Il tema dell’esposto è, nella sua complessità tecnica, lo snodo fina­le della «guerra di Segrate» tra Ber­lusconi e De Benedetti per il con­trollo della Mondadori. La vittoria assegnata a Berlusconi nel 1991 dalla Corte d’appello di Roma è stata annullata «a tavolino» dai giudici milanesi, dopo la condan­na per corruzione di uno dei tre magistrati romani che avevano dato ragione al Cavaliere. I 564 mi­lioni di condanna inflitti a Finin­vest costituiscono, cioè, il risarci­m­ento per quella ingiusta sconfit­ta di vent’anni fa. Eppure, almeno sulla carta, quella vecchia senten­za non è mai stata revocata.

Bisognava prima annullare la sentenza, dicono da sempre i lega­li di Berlusconi. Non è vero, ribat­te Cir. E nel luglio scorso la Corte d’appello milanese dà ragione a Cir, spiegando che basta la corru­zione di un singolo giudice per­ché la sentenza divenga tamquam non esset , come se non fosse mai esistita: e quindi può es­sere liberamente ribaltata da altri giudici. Lo dice- scrivono de Rug­giero e i suoi colleghi- una senten­za della Cassazione. Ma citandola omettono una frase, in cui si dà at­to che nel caso cui la Cassazione si riferiva era stata avviata la proce­dura di revocazione della senten­za «corrotta» prevista dall’artico­lo 395 del codice di procedura civi­le, ovvero l’iter per l’annullamen­to delle sentenze.

È stata una omissione decisiva, quella compiuta dai giudici della Corte d’appello milanese? Sì, se­condo Fininvest, ed è un’omissio­ne non frutto di errore o distrazio­ne, ma di una precisa volontà di nuocere. No, secondo i giudici mi­­lanesi, che sostengono di avere de­dicato al punto incriminato - cioè alla possibilità di ribaltare una sentenza senza che sia stata for­malmente revocata- anche altri, e più motivati, passaggi della loro sentenza. E in loro sostegno accor­rono ovviamente anche i legali di De Benedetti, che in un comunica­to accusano i rivali di avere com­piuto un passo «intimidatorio», e sostengono che quando si scrivo­no le sentenze «è assolutamente abituale la citazione di precedenti limitata ai passi che il giudice ritie­ne pertinenti».

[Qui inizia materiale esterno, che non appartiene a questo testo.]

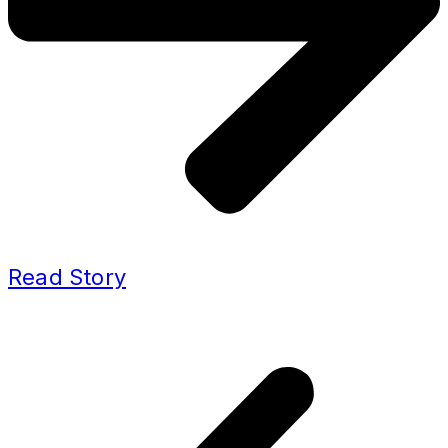
Read Story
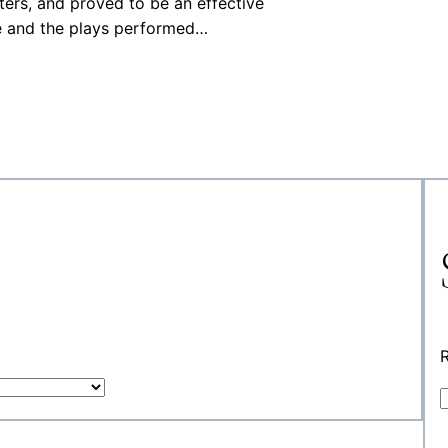
ters, and proved to be an effective
e and the plays performed…
R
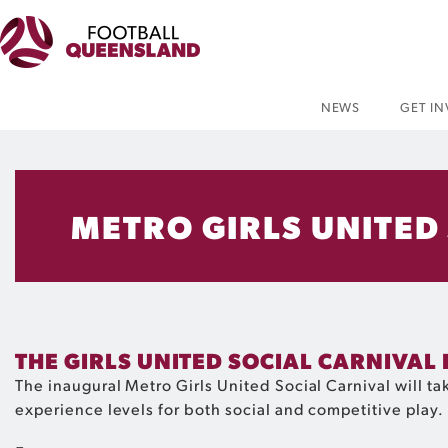
NEWS
GET I
METRO GIRLS UNITED
THE GIRLS UNITED SOCIAL CARNIVAL 
The inaugural Metro Girls United Social Carnival will 
experience levels for both social and competitive play.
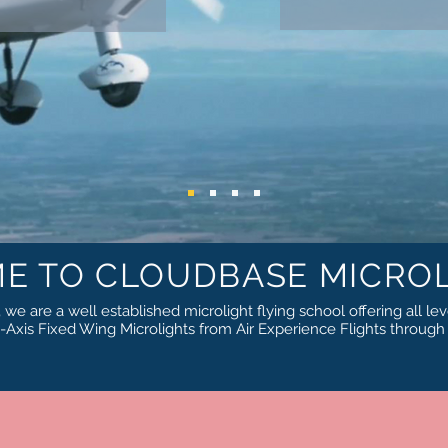
E TO CLOUDBASE MICROL
we are a well established microlight flying school offering all lev
Axis Fixed Wing Microlights from Air Experience Flights throug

E adesso cosa accade? In tempi brevi, assolutamente nulla. Se il ministro Palma o il pg Esposito do­vessero convincersi della malafe­de dei giudici milanesi, o almeno di una loro colpa «grave e inescu­sabile », potrebbero chiedere al Consiglio superiore della magi­stratura di sanzionarli, ma la cosa richiederebbe mesi, difficilmente avrebbe successo, e comunque non farebbe riavere a Fininvest i soldi che ha già versato a Cir.

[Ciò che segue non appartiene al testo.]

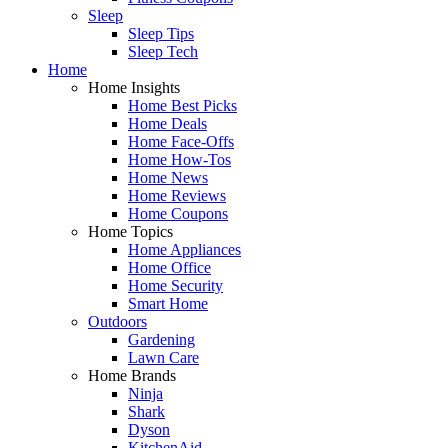
Sleep
Sleep Tips
Sleep Tech
Home
Home Insights
Home Best Picks
Home Deals
Home Face-Offs
Home How-Tos
Home News
Home Reviews
Home Coupons
Home Topics
Home Appliances
Home Office
Home Security
Smart Home
Outdoors
Gardening
Lawn Care
Home Brands
Ninja
Shark
Dyson
KitchenAid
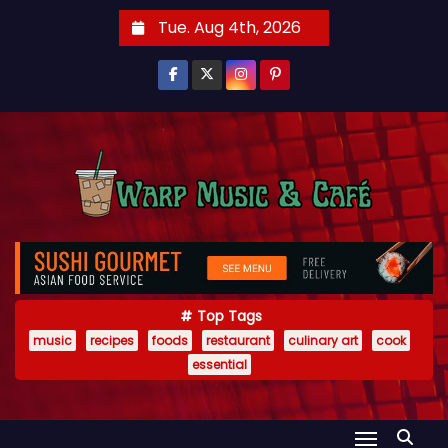
S
Tue. Aug 4th, 2026
k
i
p
t
o
c
o
n
t
e
Top Tags
n
music
recipes
foods
restaurant
culinary art
cook
t
essential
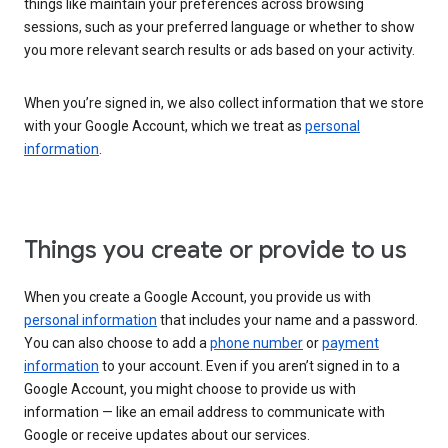
things like maintain your preferences across browsing
sessions, such as your preferred language or whether to show
you more relevant search results or ads based on your activity.
When you’re signed in, we also collect information that we store
with your Google Account, which we treat as
personal
information
.
Things you create or provide to us
When you create a Google Account, you provide us with
personal information
that includes your name and a password.
You can also choose to add a
phone number
or
payment
information
to your account. Even if you aren’t signed in to a
Google Account, you might choose to provide us with
information — like an email address to communicate with
Google or receive updates about our services.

Per sperare di recuperare i 540 milio­ni ( più 24 di interessi) già incassati dall’Ingegnere, l’unica speranza di Berlusconi è affidata al rimedio naturale, il ricorso in Cassazione: che non è stato ancora deposita­to, ma di cui certamente quella fra­se­mancante nella sentenza costi­tuirà uno dei pezzi forti.